Kehadiran sejumlah tokoh kunci Iran dalam upacara pemakaman, seperti Ketua Parlemen Mohammad Bagher Ghalibaf, Ketua Mahkamah Agung Gholamhossein Mohseni Ejei, dan putra sulung Khamenei, Mostafa, menjadi sorotan. Namun, yang paling dinanti adalah kemunculan Mojtaba Khamenei, putra yang ditunjuk sebagai penerus kepemimpinan. Hingga akhir prosesi, Mojtaba tak terlihat, dan menurut sumber, ia terluka dalam serangan 28 Februari dan hanya berkomunikasi melalui pernyataan tertulis.

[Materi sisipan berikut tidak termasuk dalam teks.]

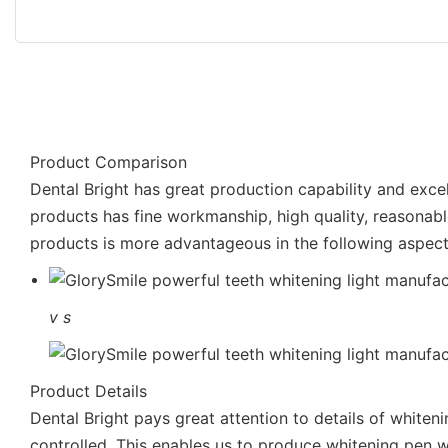
Product Comparison
Dental Bright has great production capability and exc
products has fine workmanship, high quality, reasonabl
products is more advantageous in the following aspect
v
s
Product Details
Dental Bright pays great attention to details of whiteni
controlled. This enables us to produce whitening pen wh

Bagi Indonesia, eskalasi konflik AS-Iran ini membawa implikasi serius. Sebagai negara dengan populasi Muslim terbesar di dunia, Indonesia memiliki hubungan diplomatik dan ekonomi yang erat dengan Iran, terutama dalam sektor energi dan perdagangan. Ketegangan di Timur Tengah berpotensi mengganggu pasokan minyak global dan stabilitas harga, yang pada akhirnya berdampak pada anggaran subsidi energi Indonesia. Selain itu, konflik ini dapat memicu gelombang pengungsi baru dan meningkatkan risiko radikalisme di kawasan, mengingat Iran adalah salah satu poros utama Syiah di dunia.

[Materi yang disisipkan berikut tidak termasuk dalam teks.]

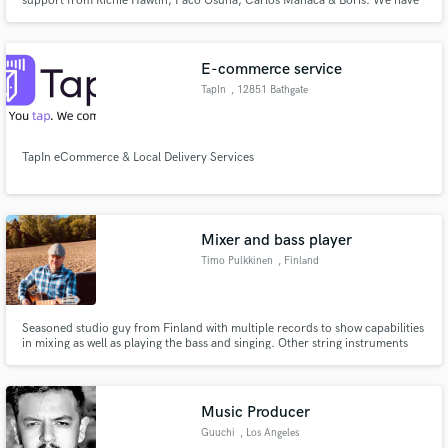
support from Richie Hawtin, Paco Osuna, Carlos Manaca & Boris. We have
produced a big sound with fundamental mixdown techniques that we can
replicate for anyone.
E-commerce service
TapIn
, 12851 Bathgate
Way #3
TapIn eCommerce & Local Delivery Services
Mixer and bass player
Timo Pulkkinen
, Finland
Seasoned studio guy from Finland with multiple records to show capabilities
in mixing as well as playing the bass and singing. Other string instruments
are not strangers either and I constantly do writing as well.
Music Producer
Guuchi
, Los Angeles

Para analis memperkirakan bahwa situasi ini dapat berubah menjadi perang regional yang melibatkan aktor-aktor non-negara seperti Hizbullah dan milisi pro-Iran di Irak, Suriah, dan Yaman. Jika eskalasi terus berlanjut, bukan tidak mungkin Indonesia dan negara-negara Asia Tenggara lainnya akan terpengaruh secara tidak langsung, baik melalui rantai pasokan energi maupun stabilitas keamanan maritim di Selat Malaka dan Laut Cina Selatan.

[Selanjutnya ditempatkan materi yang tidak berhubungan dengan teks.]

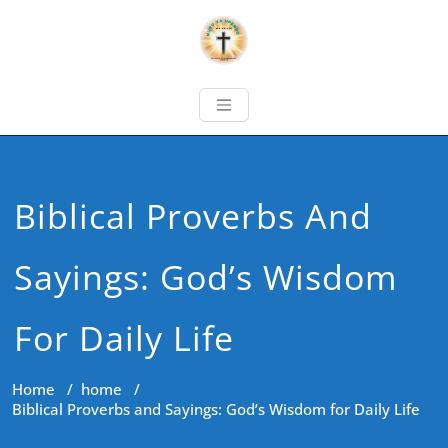
Biblical Proverbs And
Sayings: God’s Wisdom
For Daily Life
Home
/
home
/
Biblical Proverbs and Sayings: God’s Wisdom for Daily Life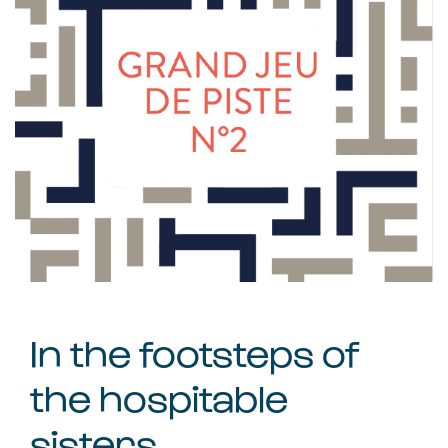
In the footsteps of
the hospitable
sisters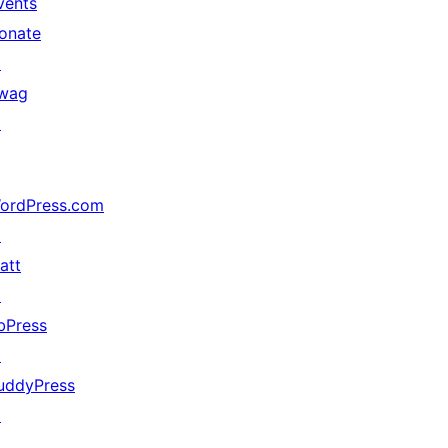
vents
onate
↗
wag
↗
ordPress.com
↗
att
↗
bPress
↗
uddyPress
↗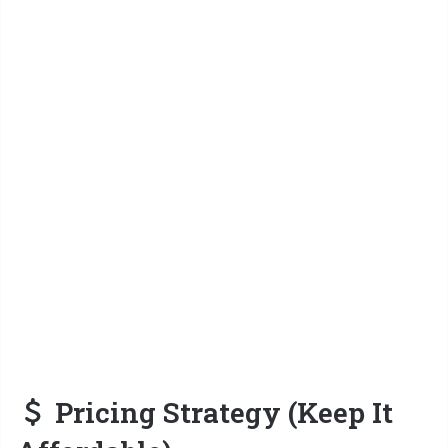
Pricing Strategy (Keep It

Pertanyaan kritis yang kini mengemuka adalah: akankah pengganti Khamenei mampu mempertahankan kohesi internal Iran di tengah tekanan perang? Atau justru konflik ini akan mempercepat perpecahan di dalam negeri Iran? Jawabannya akan menentukan arah kebijakan luar negeri Iran dan dinamika keamanan Timur Tengah dalam beberapa bulan ke depan.